# Spatial Operations in GeoPandas

In this section of the tutorial, we delve into how to use GeoPandas to perform various spatial operations on geometries. These operations include calculating areas, checking for spatial relationships like intersection or containment, and creating new geometries such as centroids, buffers, convex hulls, and more. The goal is to understand how to explore and analyze geographic data using the powerful tools provided by GeoPandas.

We will use real-world datasets from New York City's open data portal. These include:

* Locations of schools (as point data).
* Subway entrances (also as points).
* Bike paths (as line geometries).
* Parks (as polygon geometries).

These datasets will help us explore a variety of geometry types and spatial relationships.

Once loaded, we visualize these datasets using the `.explore()` method, which provides an interactive map to verify and inspect spatial data. This helps ensure that our data looks as expected before performing any operations.

A key preliminary step is setting the correct Coordinate Reference System (CRS). We use `.to_crs()` for this purpose. 

Many geospatial calculations such as distance or area depend on the CRS being appropriate for the unit of measurement. For example, the common EPSG:4326 uses degrees, but if we want accurate distance or area calculations in meters or feet, we switch to EPSG:3857 or EPSG:2263. 

The tutorial demonstrates how to calculate the area of each neighborhood by accessing the `.area` property of the geometry column. We store this as a new column in the GeoDataFrame.

We then extract the boundary of each park using the `.boundary` property. This is useful when you only want to work with the outer edge of a polygon.

Next, we calculate the lengths of bike paths, showcasing how projection affects measurements (e.g., meters vs feet). By changing the projection with `.to_crs()`, we see how GeoPandas returns different values because it uses the underlying CRS units.

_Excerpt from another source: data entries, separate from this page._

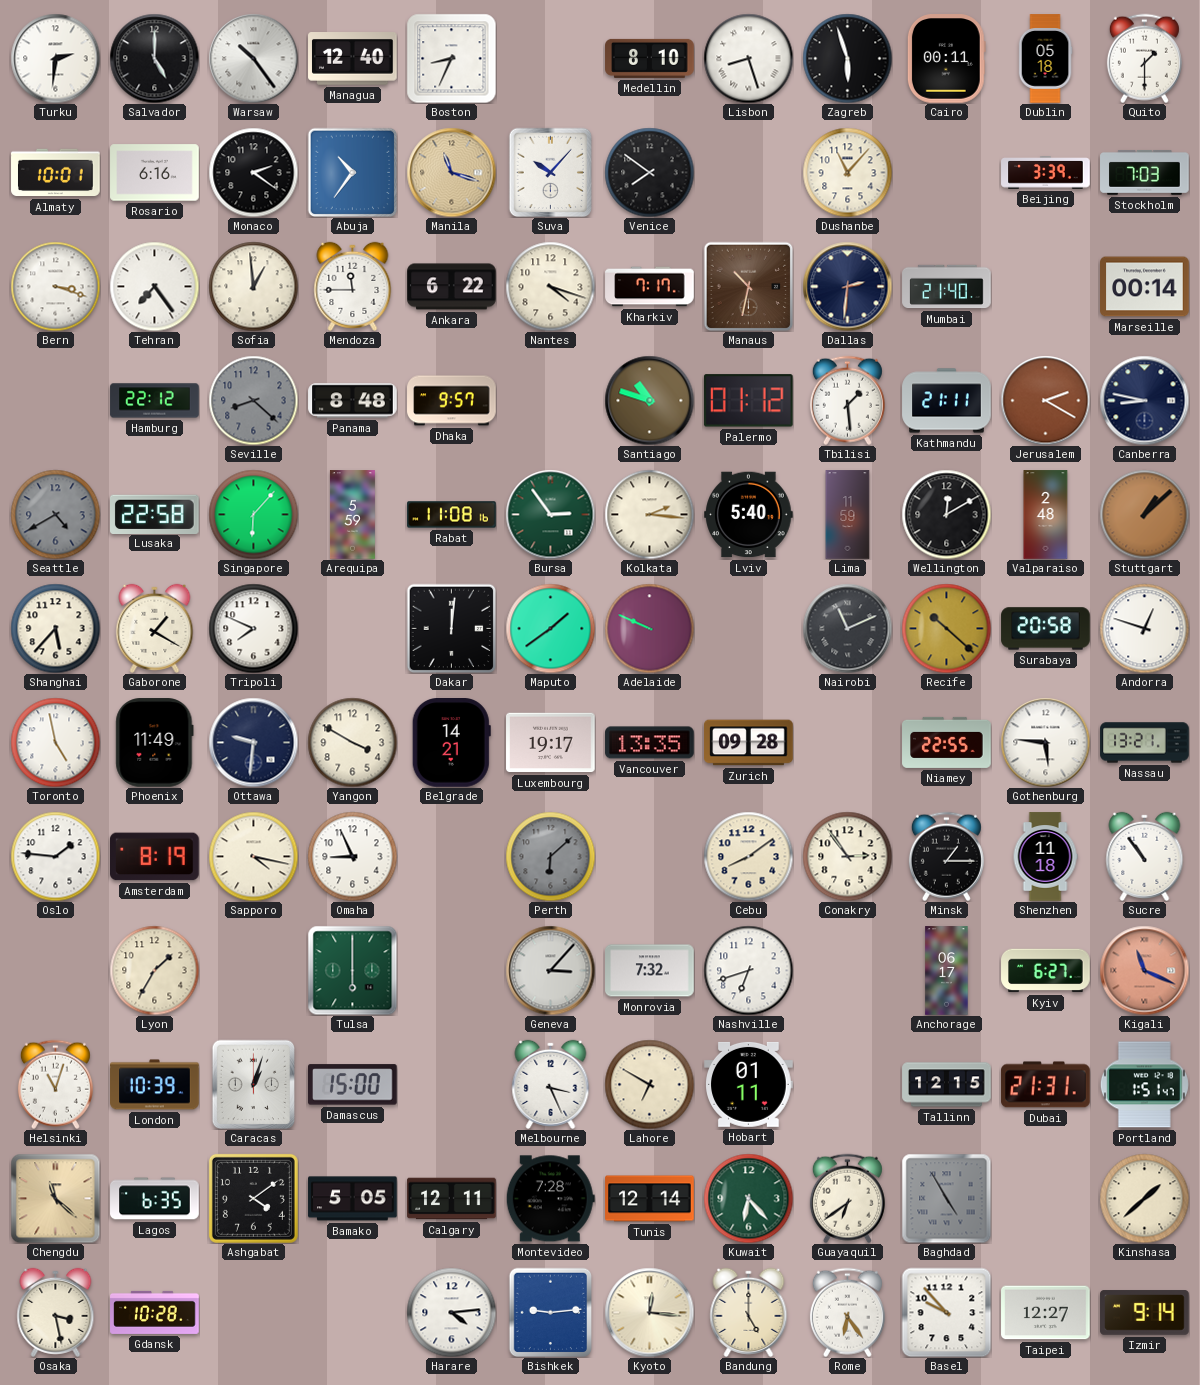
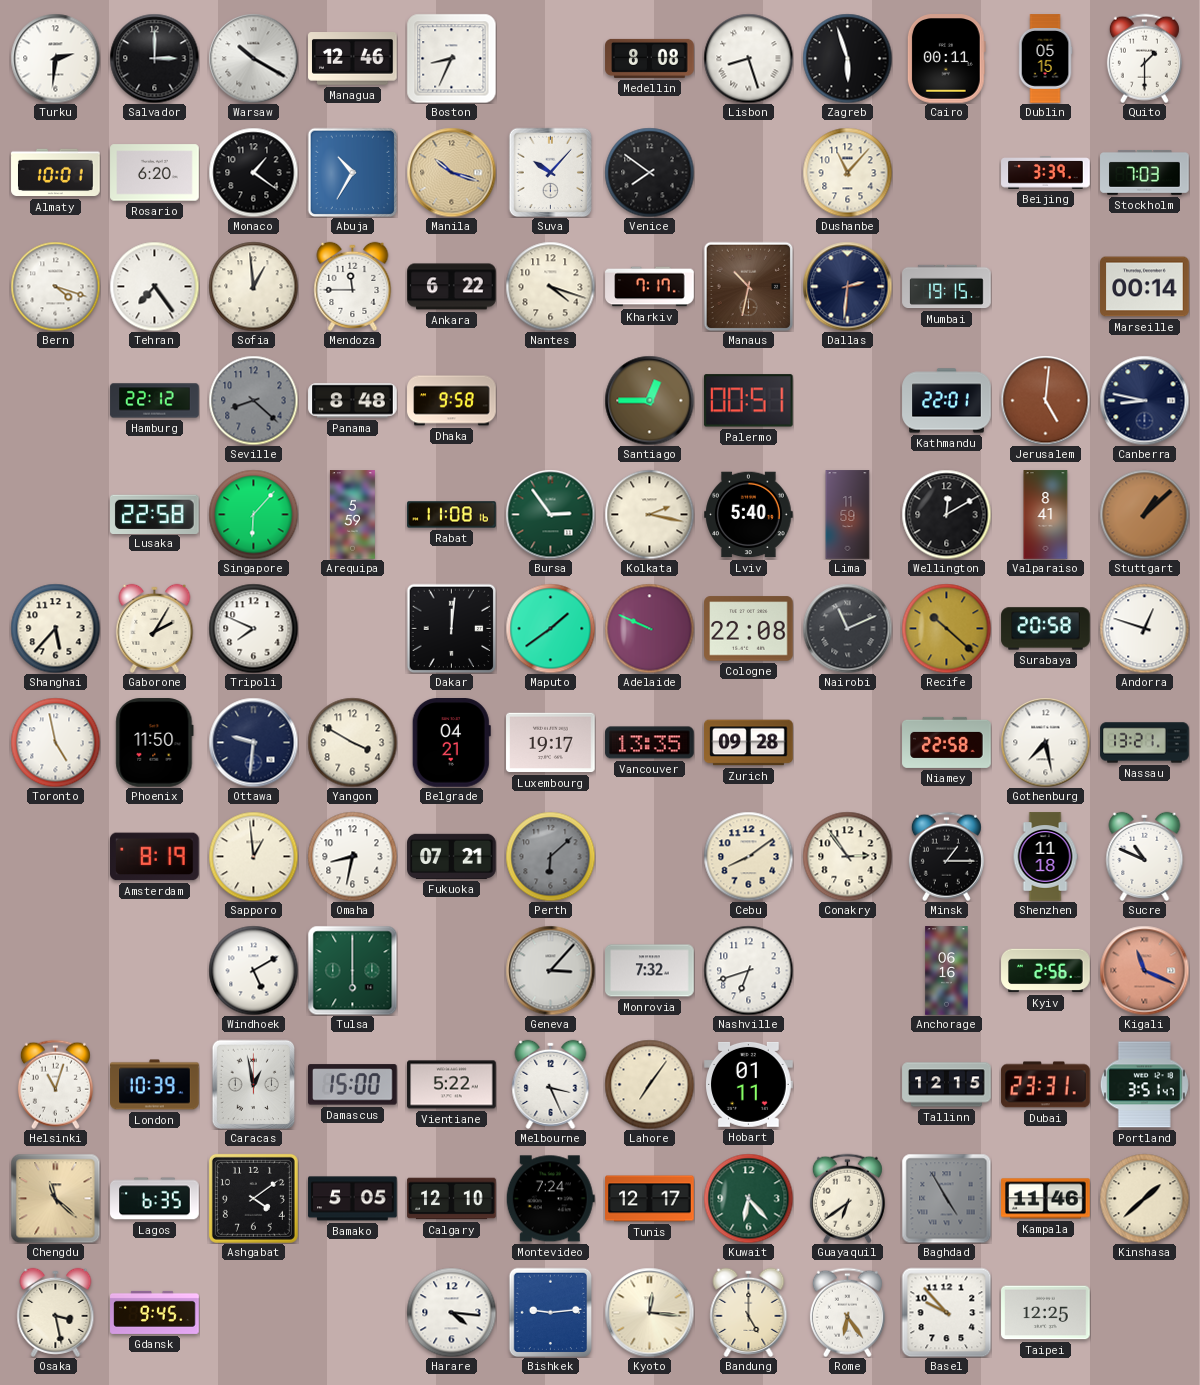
Salvador: 5:00 -> 3:00
Warsaw: 10:24 -> 10:20
Managua: 12:40 -> 12:46
Medellin: 8:10 -> 8:08
Dublin: 05:18 -> 05:15
Rosario: 6:16 -> 6:20
Monaco: 2:21 -> 1:21
Abuja: 10:36 -> 10:35
Manila: 11:18 -> 10:18
Bern: 3:18 -> 4:18
Mumbai: 21:40 -> 19:15
Dhaka: 9:57 -> 9:58
Santiago: 10:48 -> 12:45
Palermo: 01:12 -> 00:51
Tbilisi: 1:29 -> none
Kathmandu: 21:11 -> 22:01
Jerusalem: 2:20 -> 5:01
Seattle: 4:40 -> none
Kolkata: 2:16 -> 2:17
Valparaiso: 2:48 -> 8:41
Gaborone: 1:20 -> 2:05
Cologne: none -> 22:08
Phoenix: 11:49 -> 11:50
Belgrade: 14:21 -> 04:21
Niamey: 22:55 -> 22:58
Gothenburg: 5:46 -> 7:28
Oslo: 1:46 -> none
Sapporo: 4:17 -> 12:59
Omaha: 8:56 -> 8:32
Fukuoka: none -> 07:21
Sucre: 10:54 -> 10:49
Lyon: 1:35 -> none
Windhoek: none -> 5:10
Anchorage: 06:17 -> 06:16
Kyiv: 6:27 -> 2:56
Caracas: 1:03 -> 12:58
Vientiane: none -> 5:22
Lahore: 6:50 -> 7:06
Dubai: 21:31 -> 23:31
Portland: 1:51 -> 3:51
Calgary: 12:11 -> 12:10
Montevideo: 7:28 -> 7:24
Tunis: 12:14 -> 12:17
Kampala: none -> 11:46
Gdansk: 10:28 -> 9:45
Harare: 4:14 -> 4:16
Taipei: 12:27 -> 12:25
Izmir: 9:14 -> none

We also explore filtering specific features using attribute queries. For instance, we filter to a specific bike segment ID and visualize it. The tutorial emphasizes using the correct CRS when mapping or measuring to get consistent and interpretable results.

Further analysis involves calculating distances. One example is calculating the shortest distance between schools and subway entrances. This is done using the `.distance()` method along with `.apply()` and a `lambda` function to find the minimum distance for each school.

We also explore geometric operations like:

* `.centroid`: Finding the centroid of a polygon.
* `.buffer()`: Creating buffers around features (e.g., 10 meters around bike paths).
* `.intersects()`: Checking whether geometries intersect.
* `.contains()` and `.within()`: Checking containment relationships.
* `.bounds`, `.convex_hull`, and `.envelope`: Calculating bounding rectangles, convex hulls, and other spatial summaries.
* `.is_valid`: Checking geometry validity.
* `.offset_curve`: Translating geometries (e.g., shifting subway entrance points).

We apply these methods to answer spatial questions, such as:

* Which parks intersect with bike paths?
* Which neighborhoods contain parks entirely?
* Which schools are within 500 meters of a subway entrance?
* Which parks overlap with multiple neighborhoods?
* Which features fall outside any neighborhood?

Finally, the section highlights how GeoPandas supports powerful, low-code spatial analytics. Although this is not an exhaustive list of spatial functions, it provides a broad toolkit for working with geospatial data. For a full reference, the instructor recommends reviewing the GeoPandas documentation.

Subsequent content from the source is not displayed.